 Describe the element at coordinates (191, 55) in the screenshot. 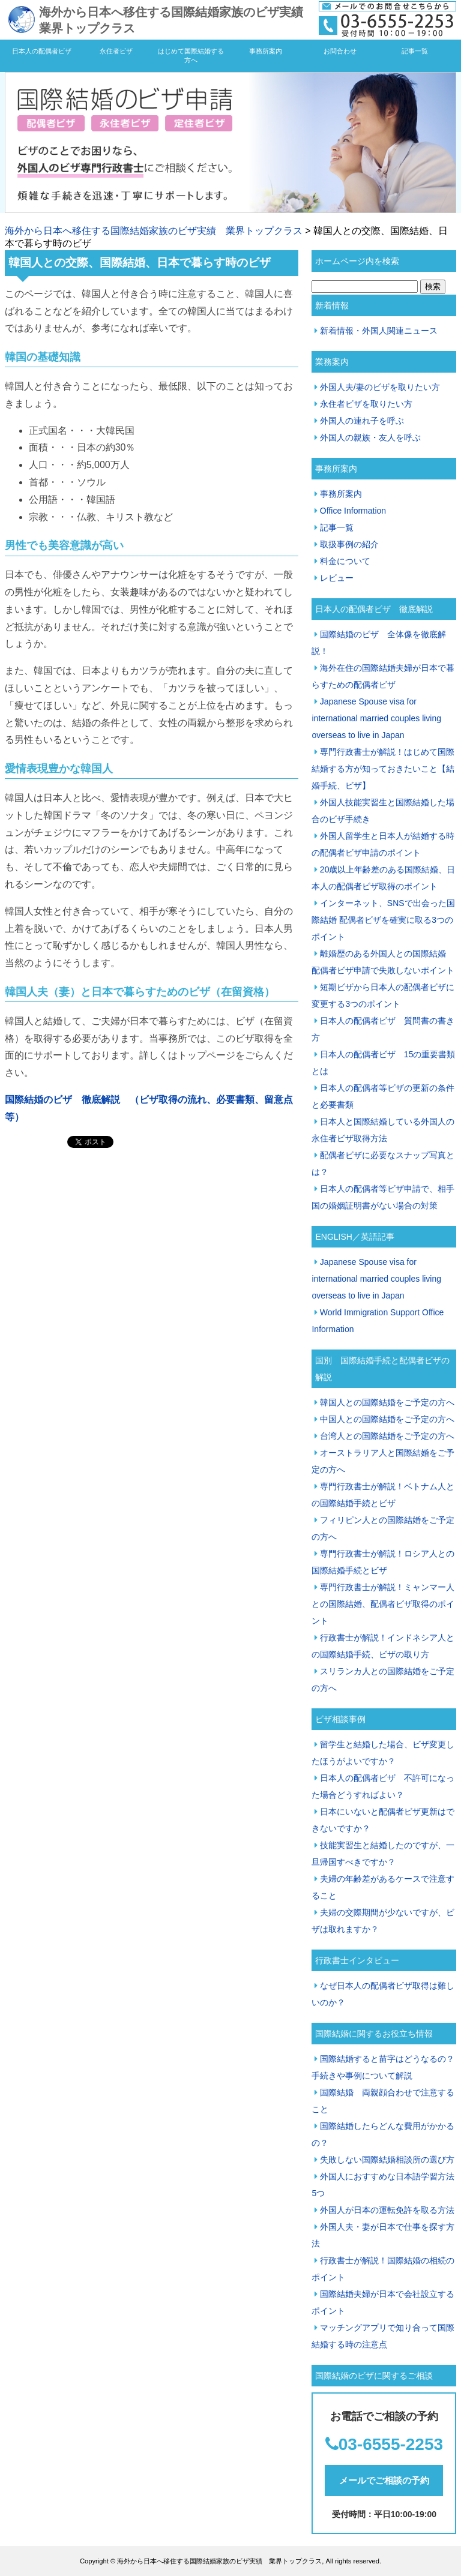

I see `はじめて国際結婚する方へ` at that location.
==
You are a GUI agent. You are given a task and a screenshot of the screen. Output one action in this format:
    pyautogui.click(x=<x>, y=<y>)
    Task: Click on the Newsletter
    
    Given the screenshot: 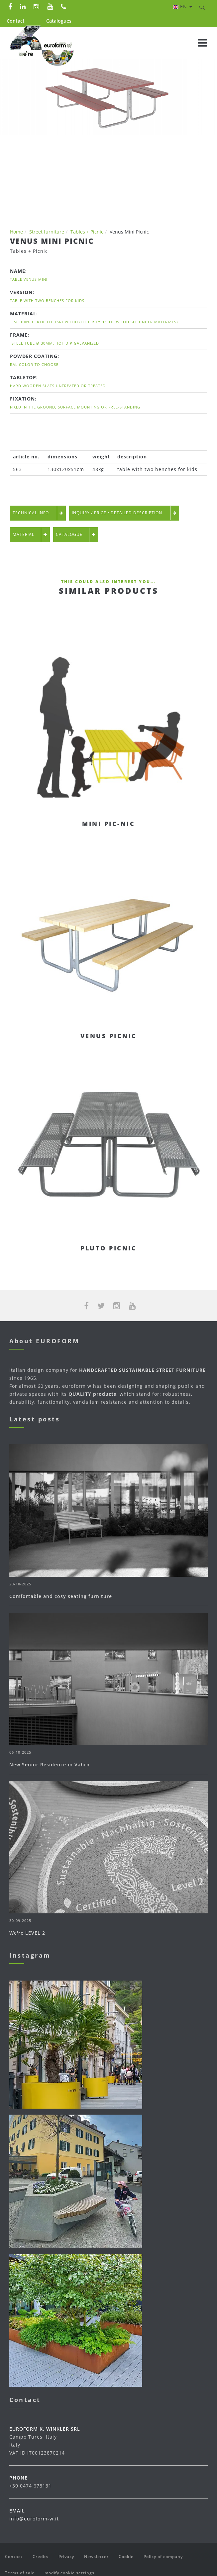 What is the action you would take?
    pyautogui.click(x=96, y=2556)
--
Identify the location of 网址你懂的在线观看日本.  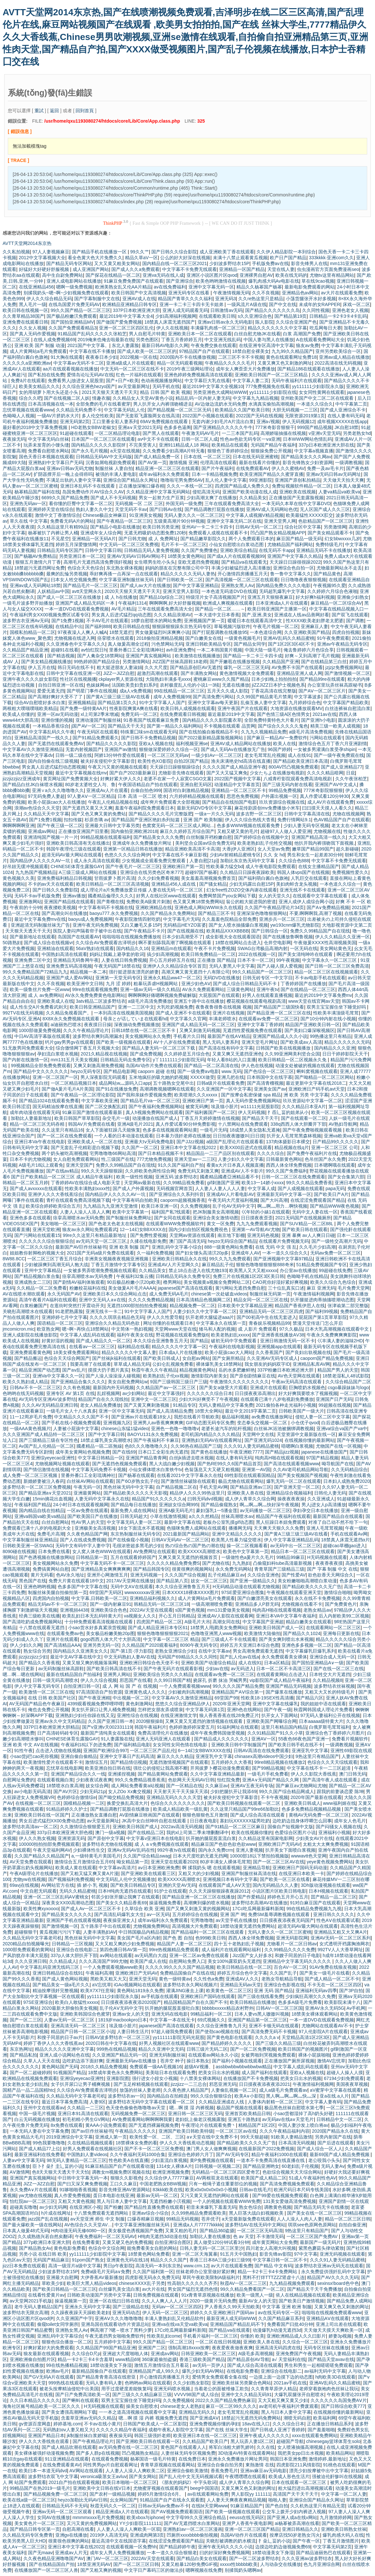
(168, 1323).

WORK ORDER:
Would you quote everything above from the line containing "You are a GUI" down to the line containing "Task: Click on the Newsletter"? Include both of those lines and nothing else.

WRITTEN RESPONSE:
You are a GUI agent. You are given a task and a screenshot of the screen. Output one action in this format:
    pyautogui.click(x=<x>, y=<y>)
    Task: Click on the Newsletter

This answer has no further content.